Mechanism: NAD+ decline in aged skin reduces SIRT1/6 activity, leading to hyperacetylated NF-κB, increased miR-23a-3p, and compacted HAS2 chromatin, suppressing HMW-HA synthesis. Readout: Readout: NAD+ supplementation restores SIRT1/6 activity, deacetylates NF-κB, lowers miR-23a-3p, and rescues HAS2 expression, resulting in an 80% increase in HMW-HA and a 70% decrease in LMW-HA.
Hypothesis
NAD+ decline does not merely reflect a passive metabolic downturn; it actively drives the suppression of HAS2 and the shift toward proinflammatory low-molecular-weight hyaluronan (LMW-HA) in aged dermis by attenuating NAD+-dependent sirtuin activity, which in turn lifts inhibitory brakes on NF-κB signaling and microRNA-23a-3p-mediated HAS2 repression.
Mechanistic Model
- ECM damage → collagen fragments (from MMP cleavage) suppress HAS2 transcription 1.
- Collagen fragments also sustain NF-κB activation via TLR2/4/CD44, generating LMW-HA that acts as a DAMP 3.

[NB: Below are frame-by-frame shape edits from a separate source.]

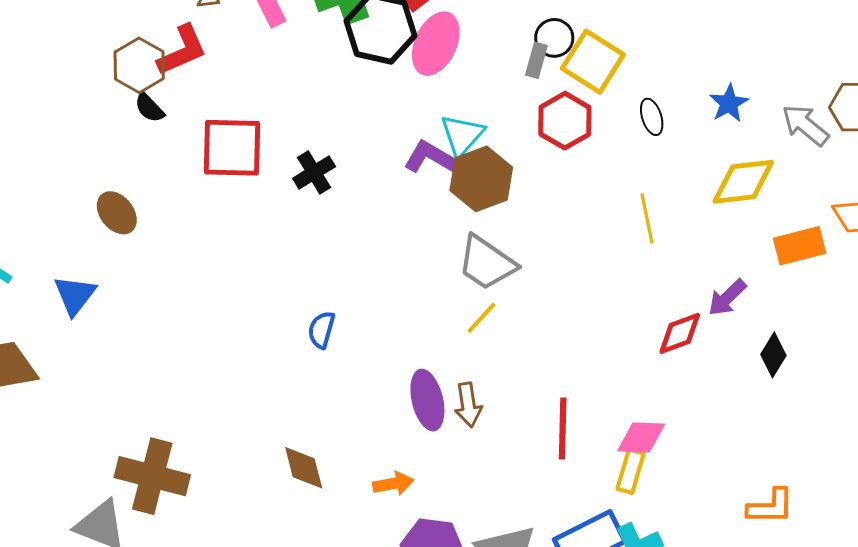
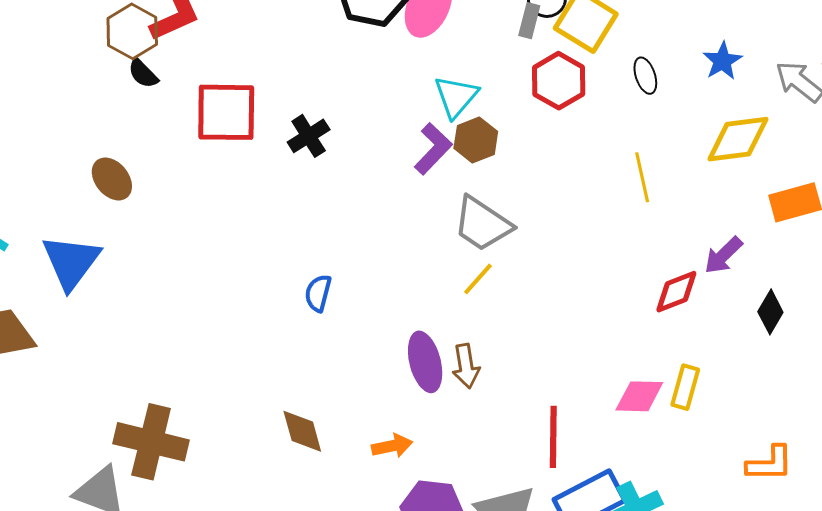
purple L-shape: (430, 157) -> (433, 149), moved, turned 104
brown hexagon: (481, 179) -> (476, 140), size x0.7
blue triangle: (75, 295) -> (71, 262), size x1.4
red line: (563, 429) -> (553, 437), moved
yellow rectangle: (631, 471) -> (685, 387), moved

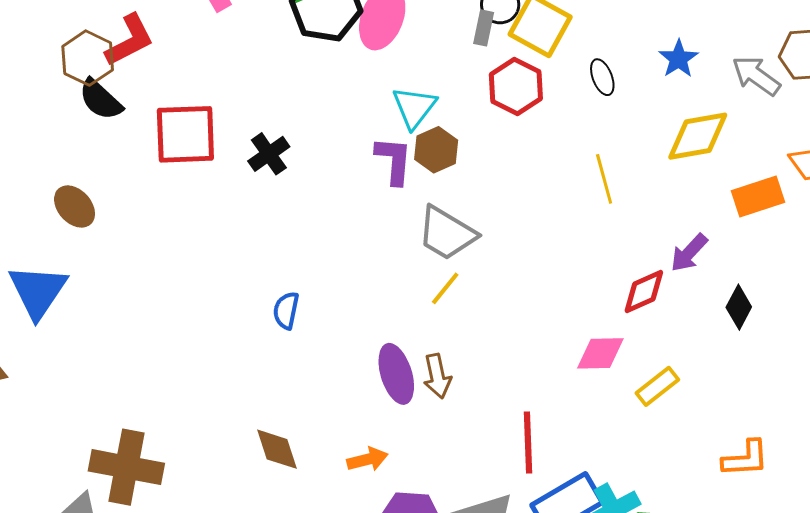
black semicircle: (143, 73) -> (100, 100), size x1.4
purple L-shape: (433, 149) -> (394, 161), turned -36
yellow rectangle: (685, 387) -> (657, 386), turned 39
pink diamond: (639, 396) -> (600, 353), moved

- In youthful cells, high NAD+ fuels SIRT1 and SIRT6 deacetylase activity:
- SIRT1 deacetylates NF-κB p65, reducing its transcriptional potency.
- SIRT6 deacetylates histone H3K9 at the HAS2 promoter, maintaining an open chromatin state.

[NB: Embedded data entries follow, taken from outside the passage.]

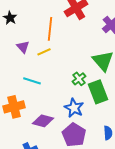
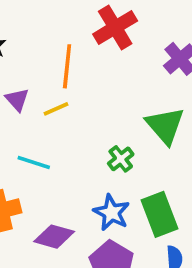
green rectangle: (98, 92) -> (160, 214), moved

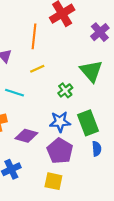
yellow line: (56, 109) -> (37, 69), moved
blue star: (111, 213) -> (60, 122), turned -30

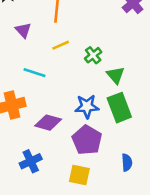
green triangle: (91, 71) -> (116, 75), moved, size x0.7
green cross: (65, 90) -> (93, 55), moved
blue semicircle: (97, 149) -> (127, 162), moved

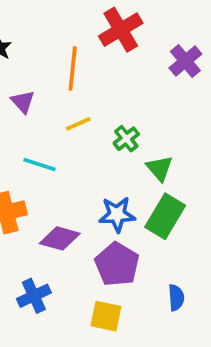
green rectangle: (119, 108) -> (165, 216), turned 52

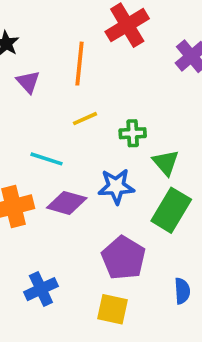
purple triangle: (23, 102) -> (28, 82), moved
green cross: (126, 139) -> (133, 133), turned 35
blue star: (117, 214) -> (116, 186), moved
purple diamond: (60, 238) -> (67, 203), moved

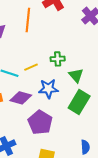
yellow line: (85, 119) -> (31, 67), moved
purple pentagon: (123, 258) -> (40, 122), moved

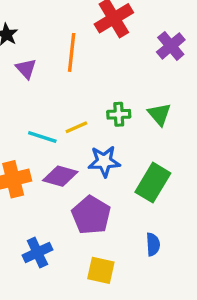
green triangle: (76, 75) -> (159, 114), moved
blue semicircle: (85, 147) -> (153, 244), moved

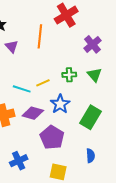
purple cross: (171, 46) -> (92, 44), moved
blue star: (104, 161) -> (60, 104), turned -30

- Both sirtuins repress the transcription of miR-23a-3p, a microRNA that directly targets HAS2 mRNA for degradation.
- With age, NAD+ falls, sirtuin activity wanes, leading to:
- Hyperacetylated NF-κB → increased transcription of proinflammatory cytokines and miR-23a-3p.
- Loss of promoter acetylation → chromatin compaction at HAS2.
- Elevated miR-23a-3p → post-transcriptional silencing of HAS2.
- The net result is reduced HMW-HA synthesis, accumulation of LMW-HA, and a self-reinforcing inflammatory loop.
Testable Predictions
- Restoring NAD+ in aged dermal fibroblasts will increase SIRT1/6 activity, decrease NF-κB acetylation, lower miR-23a-3p levels, and rescue HAS2 expression and HMW-HA secretion even when collagen fragments are present.
- Pharmacologic inhibition of SIRT1 or SIRT6 will abolish the rescue effect of NAD+ supplementation.
- Overexpression of a deacetylation-deficient SIRT mutant will mimic the aged phenotype despite high NAD+.
Experimental Approach
- Culture primary human dermal fibroblasts from young and old donors.
- Treat with collagen-derived peptides to mimic ECM damage.
- Add NAD+ precursor (nicotinamide riboside, NR) ± SIRT1 inhibitor (EX-527) or SIRT6 inhibitor (MDL-801).
- Measure:
- NAD+ levels (enzymatic assay).
- SIRT1/6 activity (fluorometric deacetylase assay).
- NF-κB p65 acetylation (Western blot with acetyl-lysine antibody).
- miR-23a-3p levels (qRT-PCR).
- HAS2 mRNA and protein (qRT-PCR, Western).
- HA size distribution (agarose gel electrophoresis + HA-binding protein probe).
- Secreted HMW-HA vs LMW-HA (ELISA with size-specific antibodies).
- Include controls: vehicle, NR alone, inhibitors alone.
Potential Outcomes and Falsifiability
- Supportive outcome: NR treatment restores HMW-HA, reduces LMW-HA, lowers NF-κB acetylation and miR-23a-3p, and increases HAS2 despite collagen fragments; these effects are blocked by SIRT1/6 inhibition.
- Falsifying outcome: NR fails to raise HAS2 or shift HA size spectrum, or SIRT inhibition does not affect NR’s action, indicating NAD+ acts independently of sirtuins in this context.
This hypothesis positions NAD+-sirtuin signaling as a regulatory rheostat that translates metabolic state into ECM homeostasis, offering a mechanistic bridge between the ‘budget cut’ idea of NAD+ decline and the damage-driven suppression of HAS2 outlined in the seed literature.